Methods: We applied text-mining on MEDLINE abstracts and the CORD-19 corpus to extract a rich set of pair-wise correlations between various biomedical entities. We built a comprehensive pair-wise entity association network involving 15 different entity types using both text-mined associations as well as novel associations obtained using link prediction. The resulting network, which we call CoNetz, also contains a specialized COVID-19 subnetwork that provides a network view of COVID-19 related literature. Additionally, we developed a set of network exploration utilities and user-friendly network visualization utilities using NetworkX and PyVis.

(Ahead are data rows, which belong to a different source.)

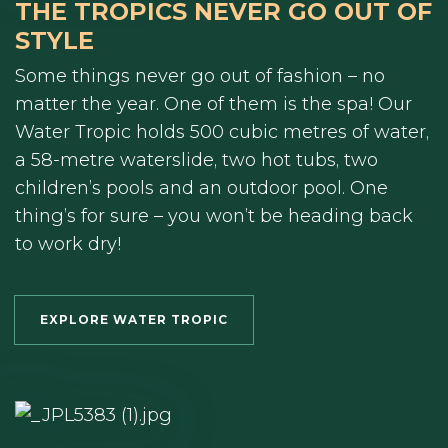
THE TROPICS NEVER GO OUT OF
STYLE
Some things never go out of fashion – no
matter the year. One of them is the spa! Our
Water Tropic holds 500 cubic metres of water,
a 58-metre waterslide, two hot tubs, two
children’s pools and an outdoor pool. One
thing’s for sure – you won’t be heading back
to work dry!
EXPLORE WATER TROPIC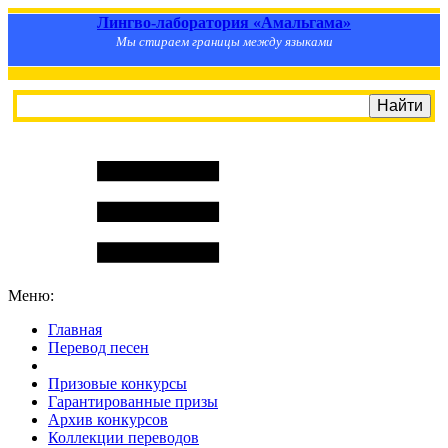
Лингво-лаборатория «Амальгама»
Мы стираем границы между языками
Меню:
Главная
Перевод песен
S
m
i
l
e
R
a
t
e
Призовые конкурсы
Гарантированные призы
Архив конкурсов
Коллекции переводов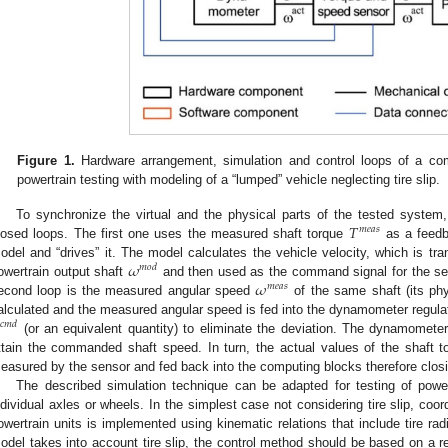
Figure 1.
Hardware arrangement, simulation and control loops of a com
powertrain testing with modeling of a “lumped” vehicle neglecting tire slip.
𝑇
To synchronize the virtual and the physical parts of the tested system,
𝑚
𝑒
𝑎
𝑠
losed loops. The first one uses the measured shaft torque
as a feedba
𝜔
odel and “drives” it. The model calculates the vehicle velocity, which is tr
𝑚
𝑜
𝑑
𝜔
owertrain output shaft
and then used as the command signal for the se
𝑚
𝑒
𝑎
𝑠
econd loop is the measured angular speed
of the same shaft (its phy
alculated and the measured angular speed is fed into the dynamometer regula
𝑐
𝑚
𝑑
(or an equivalent quantity) to eliminate the deviation. The dynamometer 
ttain the commanded shaft speed. In turn, the actual values of the shaft 
easured by the sensor and fed back into the computing blocks therefore closi
The described simulation technique can be adapted for testing of power
ndividual axles or wheels. In the simplest case not considering tire slip, coo
owertrain units is implemented using kinematic relations that include tire radii
odel takes into account tire slip, the control method should be based on a r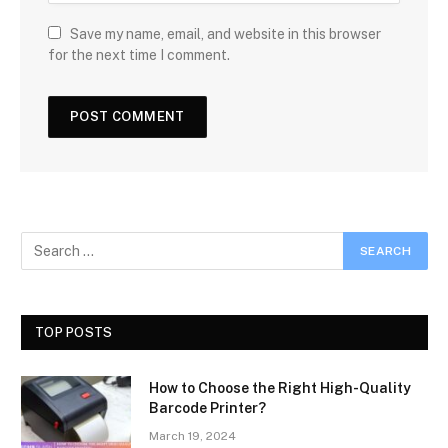
Save my name, email, and website in this browser
for the next time I comment.
TOP POSTS
How to Choose the Right High-Quality
Barcode Printer?
March 19, 2024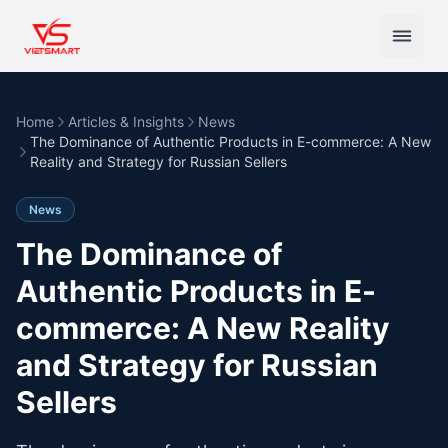
Home
Articles & Insights
News
The Dominance of Authentic Products in E-commerce: A New
Reality and Strategy for Russian Sellers
News
The Dominance of
Authentic Products in E-
commerce: A New Reality
and Strategy for Russian
Sellers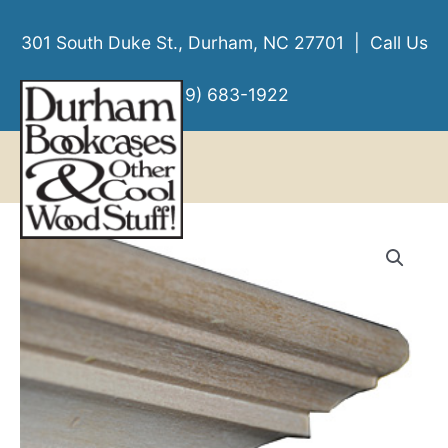
Skip
to
301 South Duke St., Durham, NC 27701 | Call Us
content
(919) 683-1922
MENU
MENU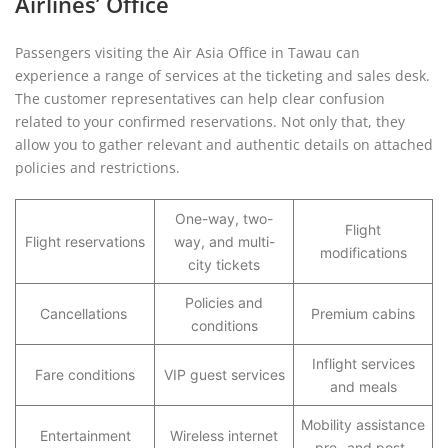
Airlines’ Office
Passengers visiting the Air Asia Office in Tawau can
experience a range of services at the ticketing and sales desk.
The customer representatives can help clear confusion
related to your confirmed reservations. Not only that, they
allow you to gather relevant and authentic details on attached
policies and restrictions.
One-way, two-
Flight
Flight reservations
way, and multi-
modifications
city tickets
Policies and
Cancellations
Premium cabins
conditions
Inflight services
Fare conditions
VIP guest services
and meals
Mobility assistance
Entertainment
Wireless internet
pre- and post-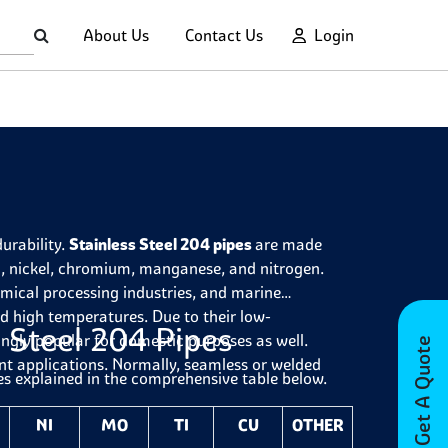
About Us
Contact Us
Login
durability.
Stainless Steel 204 pipes
are made
on, nickel, chromium, manganese, and nitrogen.
emical processing industries, and marine
and high temperatures. Due to their low-
 Steel 204 Pipes
ngly popular for domestic purposes as well.
Get A Quote
ent applications. Normally, seamless or welded
es explained in the comprehensive table below.
NI
MO
TI
CU
OTHER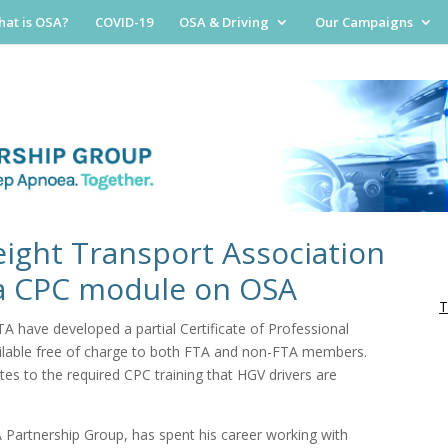
at is OSA?
COVID-19
OSA & Driving
Our Campaigns
eight Transport Association
 a CPC module on OSA
T
 have developed a partial Certificate of Professional
ilable free of charge to both FTA and non-FTA members.
es to the required CPC training that HGV drivers are
 Partnership Group, has spent his career working with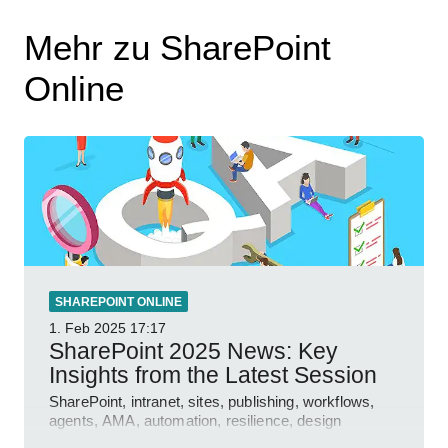
Mehr zu SharePoint
Online
SHAREPOINT ONLINE
1. Feb 2025
17:17
SharePoint 2025 News: Key
Insights from the Latest Session
SharePoint, intranet, sites, publishing, workflows,
agents, AMA, automation, resilience, design
features.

Results: CoNetz consisted of pair-wise associations involving 174,000 entities covering 15 different entity types. The specialized COVID-19 subnetwork consisted of 7.8 million pair-wise associations involving 43,000 entities. The network captured several of the well-known COVID-19 drug re-purposing candidates and also predicted novel candidates including ingavirin, laninamivir, nevirapine, paritaprevir, pranlukast and peficitinib.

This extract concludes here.